DATA RECORDS:
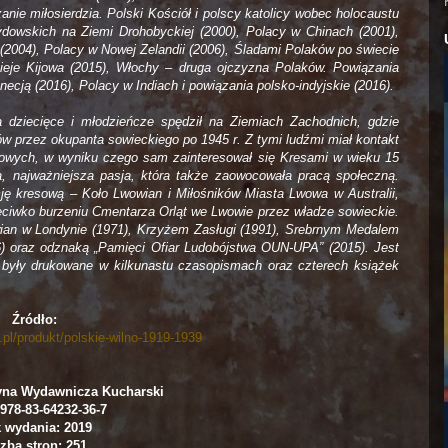
nie miłosierdzia. Polski Kościół i polscy katolicy wobec holocaustu
żydowskich na Ziemi Drohobyckiej (2000), Polacy w Chinach (2001),
(2004), Polacy w Nowej Zelandii (2006), Śladami Polaków po świecie
 dzieje Kijowa (2015), Włochy – druga ojczyzna Polaków. Powiązania
cją (2016), Polacy w Indiach i powiązania polsko-indyjskie (2016).
 dziecięce i młodzieńcze spędził na Ziemiach Zachodnich, gdzie
przez okupanta sowieckiego po 1945 r. Z tymi ludźmi miał kontakt
sowych, w wyniku czego sam zainteresował się Kresami w wieku 15
ca, najważniejsza pasja, która także zaowocowała pracą społeczną.
ację kresową – Koło Lwowian i Miłośników Miasta Lwowa w Australii,
rzeciwko burzeniu Cmentarza Orląt we Lwowie przez władze sowieckie.
an w Londynie (1971), Krzyżem Zasługi (1991), Srebrnym Medalem
) oraz odznaką „Pamięci Ofiar Ludobójstwa OUN-UPA” (2015). Jest
 były drukowane w kilkunastu czasopismach oraz czterech książek
Źródło:
.pl/produkt/polskie-wilno-1919-1939
yna Wydawnicza Kucharski
978-83-64232-36-7
 wydania: 2019
zba stron: 251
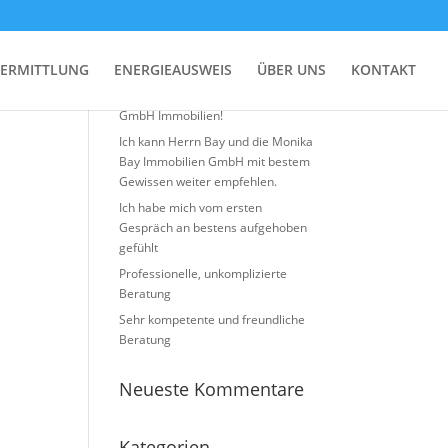
Neueste Beiträge
ERMITTLUNG
ENERGIEAUSWEIS
ÜBER UNS
KONTAKT
Top Erfahrung mit Monika BAY
GmbH Immobilien!
Ich kann Herrn Bay und die Monika
Bay Immobilien GmbH mit bestem
Gewissen weiter empfehlen.
Ich habe mich vom ersten
Gespräch an bestens aufgehoben
gefühlt
Professionelle, unkomplizierte
Beratung
Sehr kompetente und freundliche
Beratung
Neueste Kommentare
Kategorien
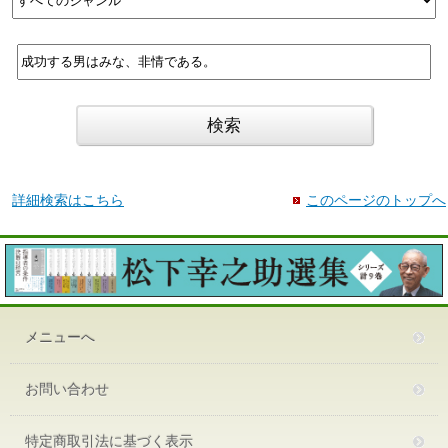
詳細検索はこちら
このページのトップへ
メニューへ
お問い合わせ
特定商取引法に基づく表示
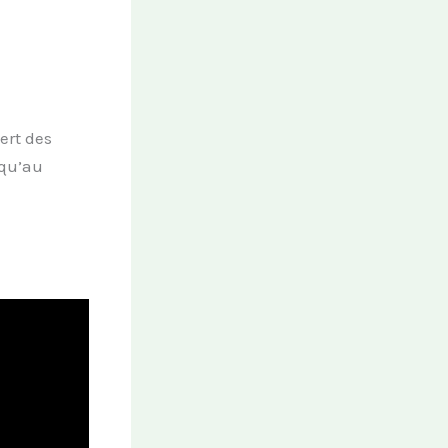
ert des
squ’au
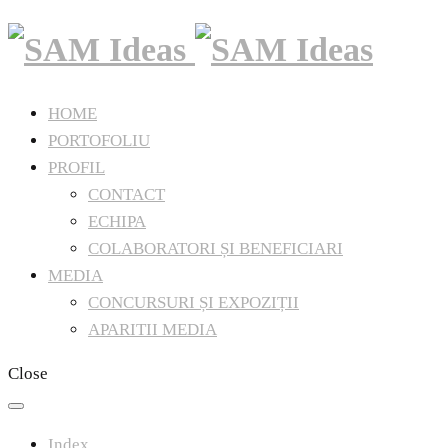
HOME
PORTOFOLIU
PROFIL
CONTACT
ECHIPA
COLABORATORI ȘI BENEFICIARI
MEDIA
CONCURSURI ȘI EXPOZIȚII
APARITII MEDIA
Close
Index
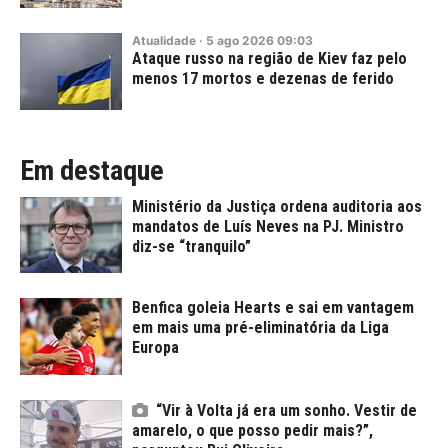
Atualidade
·
5
ago
2026
09:03
Ataque russo na região de Kiev faz pelo
menos 17 mortos e dezenas de ferido
Em destaque
Ministério da Justiça ordena auditoria aos
mandatos de Luís Neves na PJ. Ministro
diz-se “tranquilo”
Benfica goleia Hearts e sai em vantagem
em mais uma pré-eliminatória da Liga
Europa
“Vir à Volta já era um sonho. Vestir de
amarelo, o que posso pedir mais?”,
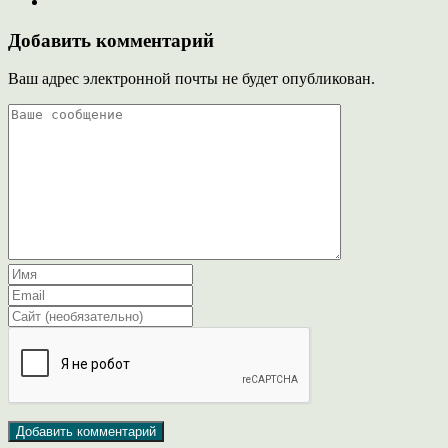
Добавить комментарий
Ваш адрес электронной почты не будет опубликован.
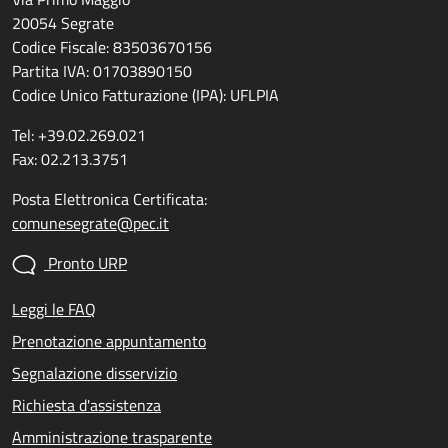
20054 Segrate
Codice Fiscale: 83503670156
Partita IVA: 01703890150
Codice Unico Fatturazione (IPA): UFLPIA
Tel: +39.02.269.021
Fax: 02.213.3751
Posta Elettronica Certificata:
comunesegrate@pec.it
Pronto URP
Leggi le FAQ
Prenotazione appuntamento
Segnalazione disservizio
Richiesta d'assistenza
Amministrazione trasparente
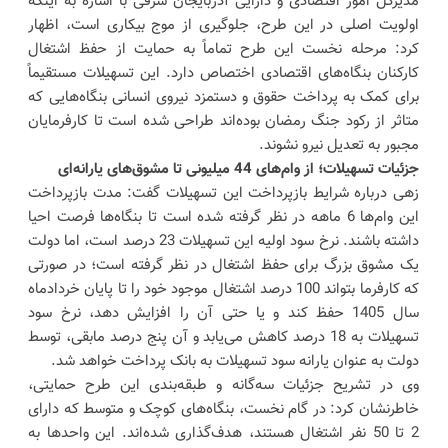
مدیرکل امور اقتصادی و دارایی آذربایجان شرقی با اشاره به اینکه
اولویت اصلی در این طرح، جلوگیری از موج بیکاری است، اظهار
کرد: مرحله نخست این طرح تماماً به حمایت از حفظ اشتغال
کارکنان بنگاه‌های اقتصادی اختصاص دارد. این تسهیلات مستقیماً
برای کمک به پرداخت حقوق و دستمزد نیروی انسانی بنگاه‌هایی که
متاثر از رکود جنگ رمضان بوده‌اند طراحی شده است تا کارفرمایان
مجبور به تعدیل نیرو نشوند.
جزئیات تسهیلات؛ از وام‌های 44 میلیونی تا مشوق‌های یارانه‌ای
زهی درباره شرایط بازپرداخت این تسهیلات گفت: مدت بازپرداخت
این وام‌ها 6 ماهه در نظر گرفته شده است تا بنگاه‌ها فرصت احیا
داشته باشند. نرخ سود اولیه این تسهیلات 23 درصد است، اما دولت
یک مشوق بزرگ برای حفظ اشتغال در نظر گرفته است؛ در صورتی
که کارفرما بتواند 100 درصد اشتغال موجود خود را تا پایان خردادماه
سال 1405 حفظ کند و یا حتی آن را افزایش دهد، نرخ سود
تسهیلات به 18 درصد کاهش می‌یابد و آن پنج درصد مابقی، توسط
دولت به عنوان یارانه سود تسهیلات به بانک پرداخت خواهد شد.
وی در تشریح جزئیات سه‌گانه و طبقه‌بندی این طرح حمایتی،
خاطرنشان کرد: در گام نخست، بنگاه‌های کوچک و متوسط که دارای
2 تا 50 نفر اشتغال هستند، هدف‌گذاری شده‌اند. این واحدها به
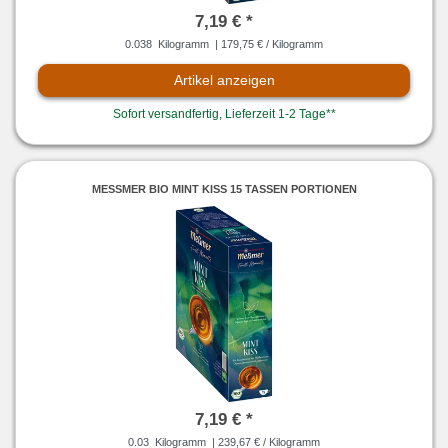
7,19 € *
0.038
Kilogramm
| 179,75 € / Kilogramm
Artikel anzeigen
Sofort versandfertig, Lieferzeit 1-2 Tage**
MESSMER BIO MINT KISS 15 TASSEN PORTIONEN
7,19 € *
0.03
Kilogramm
| 239,67 € / Kilogramm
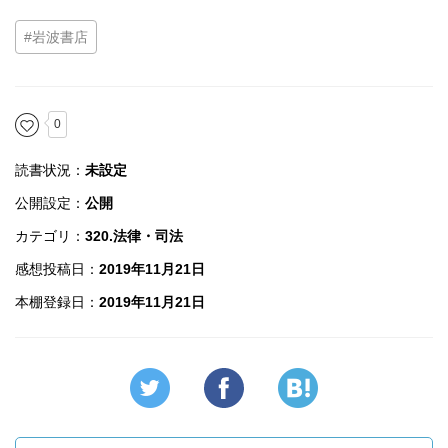
#岩波書店
0
読書状況：
未設定
公開設定：
公開
カテゴリ：
320.法律・司法
感想投稿日：
2019年11月21日
本棚登録日：
2019年11月21日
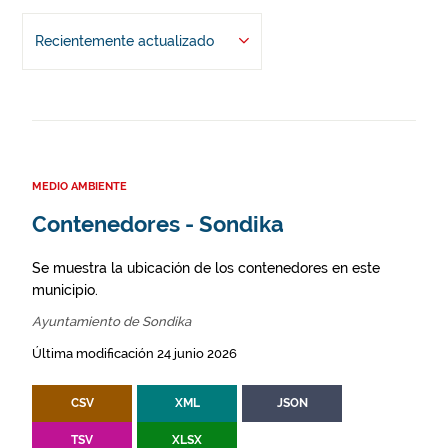
Recientemente actualizado
MEDIO AMBIENTE
Contenedores - Sondika
Se muestra la ubicación de los contenedores en este
municipio.
Ayuntamiento de Sondika
Última modificación 24 junio 2026
CSV
XML
JSON
TSV
XLSX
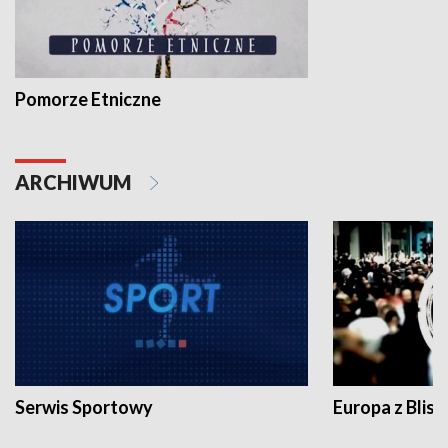
Pomorze Etniczne
ARCHIWUM
Serwis Sportowy
Europa z Blisk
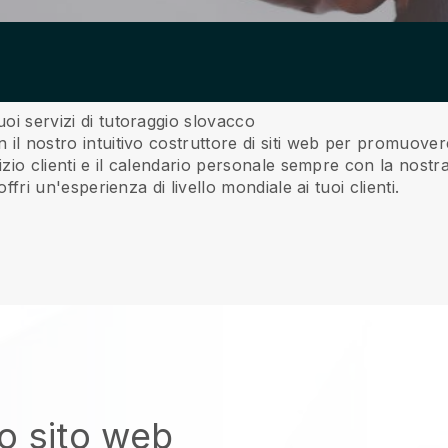
uoi servizi di tutoraggio slovacco
n il nostro intuitivo costruttore di siti web per promuove
rvizio clienti e il calendario personale sempre con la nostr
 offri un'esperienza di livello mondiale ai tuoi clienti.
uo sito web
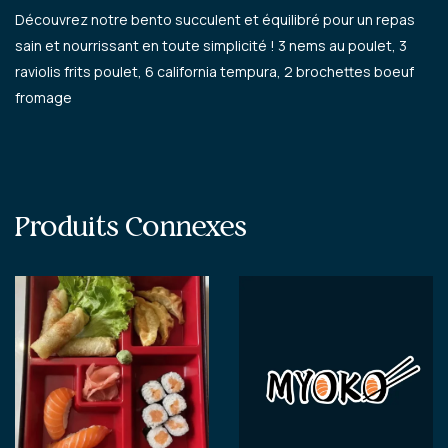
Découvrez notre bento succulent et équilibré pour un repas
sain et nourrissant en toute simplicité ! 3 nems au poulet, 3
raviolis frits poulet, 6 california tempura, 2 brochettes boeuf
fromage
Produits Connexes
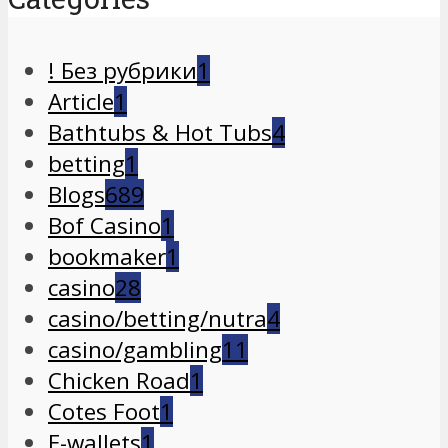
! Без рубрики
1
Article
1
Bathtubs & Hot Tubs
4
betting
1
Blogs
689
Bof Casino
1
bookmaker
1
casino
28
casino/betting/nutra
4
casino/gambling
11
Chicken Road
1
Cotes Foot
1
E-wallets
1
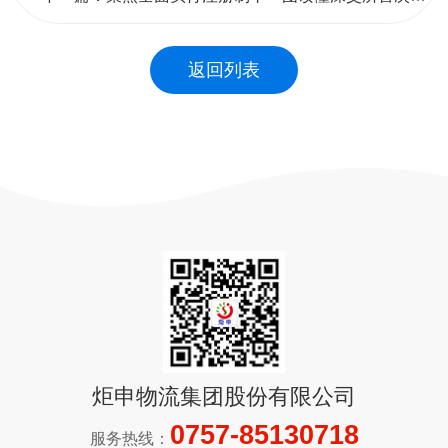
返回列表
炬申物流集团股份有限公司
0757-85130718
服务热线：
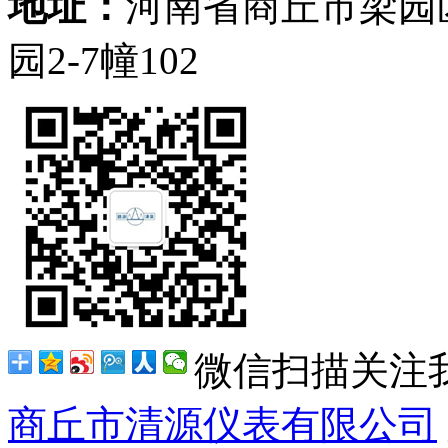
地址：
河南省商丘市梁园
园2-7幢102
微信扫描关注
商丘市清源仪表有限公司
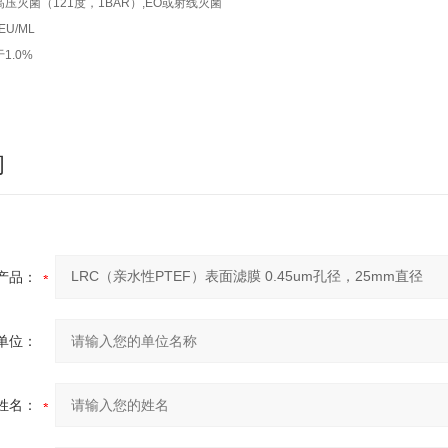
压灭菌（121度，1BAR）,EO或射线灭菌
U/ML
1.0%
询
产品：
单位：
姓名：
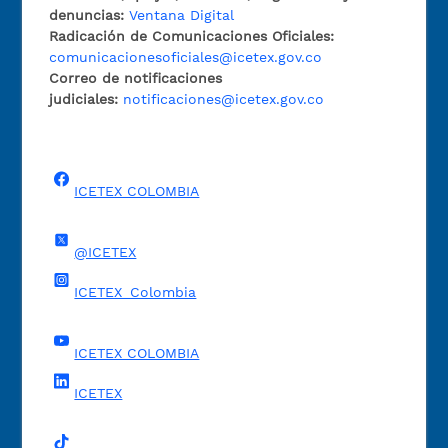
denuncias:
Ventana Digital
Radicación de Comunicaciones Oficiales:
comunicacionesoficiales@icetex.gov.co
Correo de notificaciones
judiciales:
notificaciones@icetex.gov.co
ICETEX COLOMBIA
@ICETEX
ICETEX_Colombia
ICETEX COLOMBIA
ICETEX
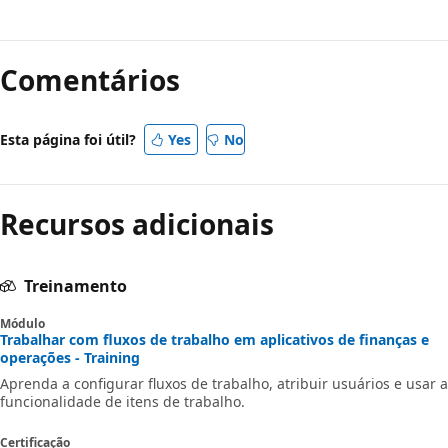
Comentários
Esta página foi útil?
Yes
No
Recursos adicionais
Treinamento
Módulo
Trabalhar com fluxos de trabalho em aplicativos de finanças e
operações - Training
Aprenda a configurar fluxos de trabalho, atribuir usuários e usar a
funcionalidade de itens de trabalho.
Certificação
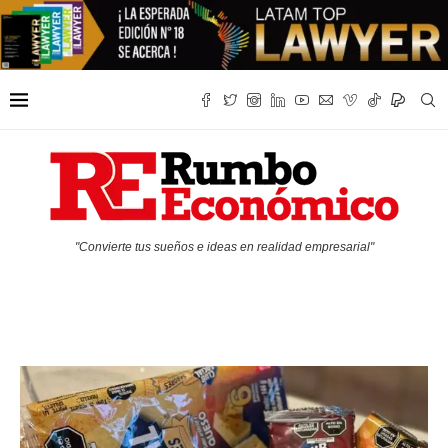
"Convierte tus sueños e ideas en realidad empresarial"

EXERCISE:
What you write must match the listing exactly, from the line with "کرد: مرحله نخست" up to and including the line with "sain et nourrissant". Pictures stay out.

TASK RESPONSE:
کرد: مرحله نخست این طرح تماماً به حمایت از حفظ اشتغال
کارکنان بنگاه‌های اقتصادی اختصاص دارد. این تسهیلات مستقیماً
برای کمک به پرداخت حقوق و دستمزد نیروی انسانی بنگاه‌هایی که
متاثر از رکود جنگ رمضان بوده‌اند طراحی شده است تا کارفرمایان
مجبور به تعدیل نیرو نشوند.
جزئیات تسهیلات؛ از وام‌های 44 میلیونی تا مشوق‌های یارانه‌ای
زهی درباره شرایط بازپرداخت این تسهیلات گفت: مدت بازپرداخت
این وام‌ها 6 ماهه در نظر گرفته شده است تا بنگاه‌ها فرصت احیا
داشته باشند. نرخ سود اولیه این تسهیلات 23 درصد است، اما دولت
یک مشوق بزرگ برای حفظ اشتغال در نظر گرفته است؛ در صورتی
که کارفرما بتواند 100 درصد اشتغال موجود خود را تا پایان خردادماه
سال 1405 حفظ کند و یا حتی آن را افزایش دهد، نرخ سود
تسهیلات به 18 درصد کاهش می‌یابد و آن پنج درصد مابقی، توسط
دولت به عنوان یارانه سود تسهیلات به بانک پرداخت خواهد شد.
وی در تشریح جزئیات سه‌گانه و طبقه‌بندی این طرح حمایتی،
خاطرنشان کرد: در گام نخست، بنگاه‌های کوچک و متوسط که دارای
2 تا 50 نفر اشتغال هستند، هدف‌گذاری شده‌اند. این واحدها به
7,19 € *
0.038
Kilogramm
| 179,75 € / Kilogramm
Artikel anzeigen
Sofort versandfertig, Lieferzeit 1-2 Tage**
MESSMER BIO MINT KISS 15 TASSEN PORTIONEN
7,19 € *
0.03
Kilogramm
| 239,67 € / Kilogramm
#岩波書店
0
読書状況：
未設定
公開設定：
公開
カテゴリ：
320.法律・司法
感想投稿日：
2019年11月21日
本棚登録日：
2019年11月21日
Recientemente actualizado
MEDIO AMBIENTE
Contenedores - Sondika
Se muestra la ubicación de los contenedores en este
municipio.
Ayuntamiento de Sondika
Última modificación 24 junio 2026
CSV
XML
JSON
TSV
XLSX
Pomorze Etniczne
ARCHIWUM
Serwis Sportowy
Europa z Blisk
uoi servizi di tutoraggio slovacco
n il nostro intuitivo costruttore di siti web per promuove
rvizio clienti e il calendario personale sempre con la nostr
 offri un'esperienza di livello mondiale ai tuoi clienti.
uo sito web
Découvrez notre bento succulent et équilibré pour un repas
sain et nourrissant en toute simplicité ! 3 nems au poulet, 3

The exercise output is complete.